Try it: Can the lines below, from the one that holds "L/C, T/T, PAYPAL" to the very end, be echoed exactly, with both ends included and no pictures?

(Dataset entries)
________

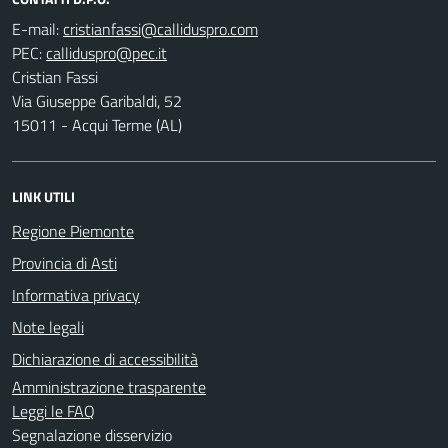
E-mail:
PEC:
Cristian Fassi
Via Giuseppe Garibaldi, 52
15011 - Acqui Terme (AL)
LINK UTILI
Regione Piemonte
Provincia di Asti
Informativa privacy
Note legali
Dichiarazione di accessibilità
Amministrazione trasparente
Leggi le FAQ
Segnalazione disservizio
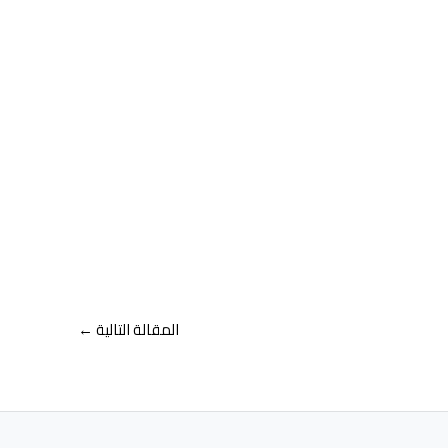
المقالة التالية
←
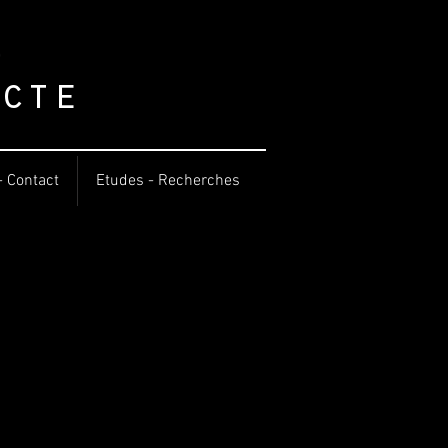
o
cte
- Contact
Etudes - Recherches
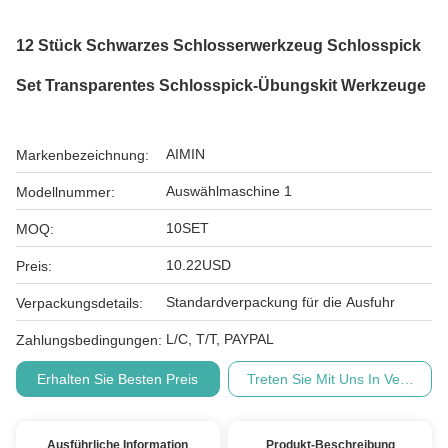
12 Stück Schwarzes Schlosserwerkzeug Schlosspick
Set Transparentes Schlosspick-Übungskit Werkzeuge
AIMIN
Markenbezeichnung:
Auswählmaschine 1
Modellnummer:
10SET
MOQ:
10.22USD
Preis:
Standardverpackung für die Ausfuhr
Verpackungsdetails:
L/C, T/T, PAYPAL
Zahlungsbedingungen:
Erhalten Sie Besten Preis
Treten Sie Mit Uns In Verbindu
Ausführliche Information
Produkt-Beschreibung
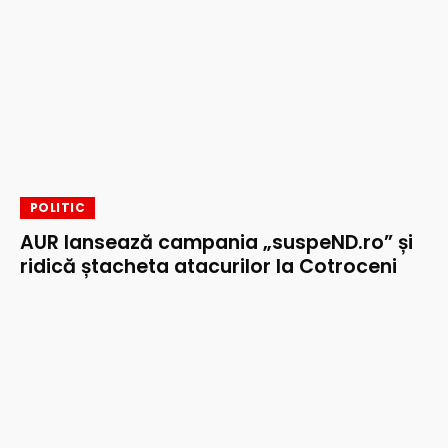
POLITIC
AUR lansează campania „suspeND.ro” și
ridică ștacheta atacurilor la Cotroceni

________

Response to the task:
L/C, T/T, PAYPAL
Zahlungsbedingungen:
Erhalten Sie Besten Preis
Treten Sie Mit Uns In Verbindu
Ausführliche Information
Produkt-Beschreibung
POLITIC
AUR lansează campania „suspeND.ro” și
ridică ștacheta atacurilor la Cotroceni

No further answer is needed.